Assumptions about growth in younger Wilcox strata are sometimes refuted by biostratigraphic information and sequence stratigraphic correlations (Snedden
et al., 1991; Snedden et al., 1996b). In the East Seven
Sisters Area of Duval and McMullen counties, for example, this information
confirms the presence of thick, Paleocene-age, lowstand wedge prograding
complexes which pinchout updip onto a coeval sequence boundary, forming a
bypass surface (Figure 13). The sequence stratigraphic model predicts
that detached sandstone packages (lowstand wedge prograding complex) will
sometimes be located downdip of coeval unconformities due to bypass during
relative sea level lowstands (Posamentier et al., 1993).
Follow-up to the
downdip Wilcox discoveries occurred in the middle 1990’s with major gas
finds like the Bob West Field in Zapata and Starr Counties (Jones, 1994),
but these basically follow the same trap and reservoir type as the Seven
Sisters East Field. Since the first plateau in the 1950’s, about 6.0 TCFG
(OGIP) has been discovered in the Wilcox play .
One key difference
between the Wilcox play and other examples discussed thus far is the fact
that Wilcox reservoirs, even in the lowstand sequence set, do not develop
significant deepwater reservoir elements (Stricklin, 1994).

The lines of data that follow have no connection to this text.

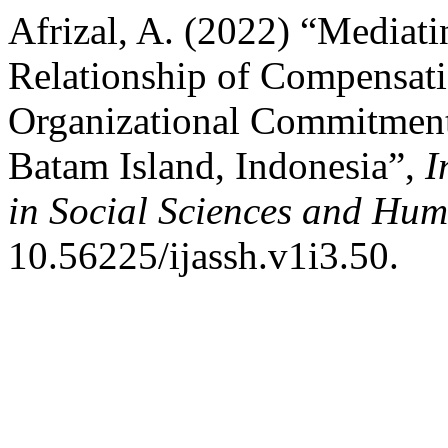
Afrizal, A. (2022) “Mediati
Relationship of Compensati
Organizational Commitmen
Batam Island, Indonesia”,
I
in Social Sciences and Hum
10.56225/ijassh.v1i3.50.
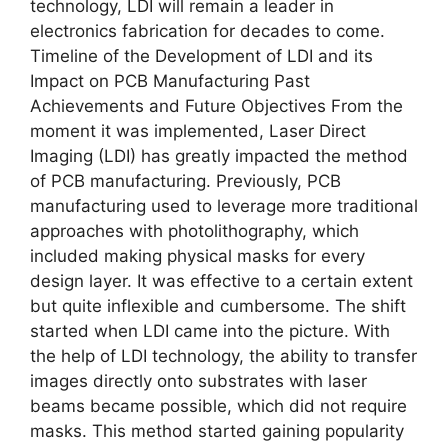
technology, LDI will remain a leader in
electronics fabrication for decades to come.
Timeline of the Development of LDI and its
Impact on PCB Manufacturing Past
Achievements and Future Objectives From the
moment it was implemented, Laser Direct
Imaging (LDI) has greatly impacted the method
of PCB manufacturing. Previously, PCB
manufacturing used to leverage more traditional
approaches with photolithography, which
included making physical masks for every
design layer. It was effective to a certain extent
but quite inflexible and cumbersome. The shift
started when LDI came into the picture. With
the help of LDI technology, the ability to transfer
images directly onto substrates with laser
beams became possible, which did not require
masks. This method started gaining popularity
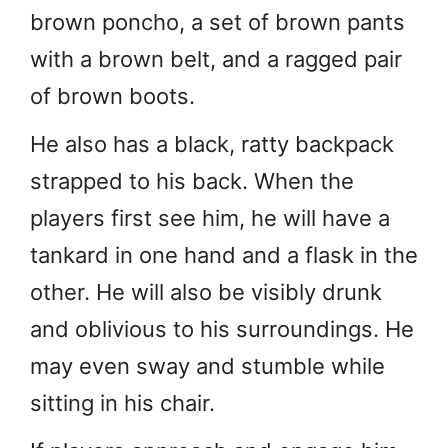
brown poncho, a set of brown pants
with a brown belt, and a ragged pair
of brown boots.
He also has a black, ratty backpack
strapped to his back. When the
players first see him, he will have a
tankard in one hand and a flask in the
other. He will also be visibly drunk
and oblivious to his surroundings. He
may even sway and stumble while
sitting in his chair.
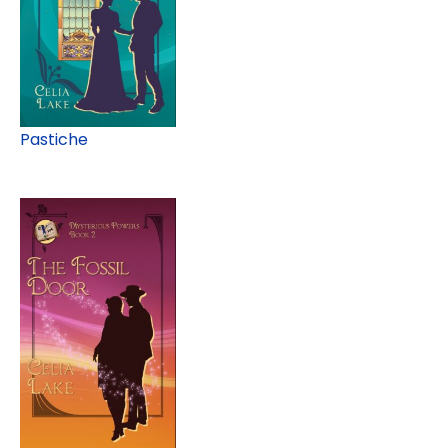
Pastiche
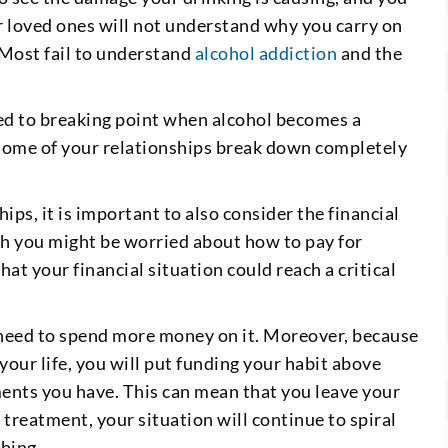
ur loved ones will not understand why you carry on
. Most fail to understand
alcohol addiction
and the
ed to breaking point when alcohol becomes a
some of your relationships break down completely
ips, it is important to also consider the financial
gh you might be worried about how to pay for
at your financial situation could reach a critical
 need to spend more money on it. Moreover, because
our life, you will put funding your habit above
ments you have. This can mean that you leave your
 treatment, your situation will continue to spiral
thing.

Reconstructions suggest that the Wilcox Group in South Texas represents a
progradation of shallow water siliciclastics into a major depocenter
seaward of the Cretaceous shelf margin, an area of massive accommodation
due to collapse of an autochthonous Mesozoic salt massif (Diegel et al.,
2001). Sediment supply kept pace with subsidence, thus limiting bypass to
basinal paleoenvironments and accommodating most sediment in lowstand,
shelf-margin deltaic complexes (Edwards, 1981). Retrogradational failure
of the shelf margin has also created accommodation in this strike-trending
depocenter (Edwards, 2001). The few, well-documented deepwater sandstones
encountered in fields like Northeast Thompsonville in Jim Hogg County have
been relatively poor producers due to low net/gross and limited reservoir
quality (Snedden et al. 1996b).
Plio-Miocene
Play , Kutei Basin, Indonesia
A final example of an exploration play with a history following the
sequence stratigraphic paradigm is the Plio-Miocene Play of the Kutei
Basin offshore region of
Indonesia
(Figure 3). This is a case where predictions made from creaming curve
analysis supported exploration decision-making about whether to
participate in this play or exit. Predictions (Snedden et al.,
1996a) preceded actual discoveries, confirming the validity of this
approach.
Exploration on the Kutei Basin onshore began nearly 100 years ago (Figure
3). Significant large discoveries in this area occurred in the 1960’s and
1970’s in simple anticlinal closures within HSS fluvial and deltaic
reservoirs of the paleo-Mahakam (Duval et al., 1992). Fields like
Badak, Tunu and the Handil-Tambora-Nilam trend are all large structural
traps, which are required in order to hold hydrocarbon columns in this
very sand-prone Miocene section delta (Huffington and Helmig, 1980).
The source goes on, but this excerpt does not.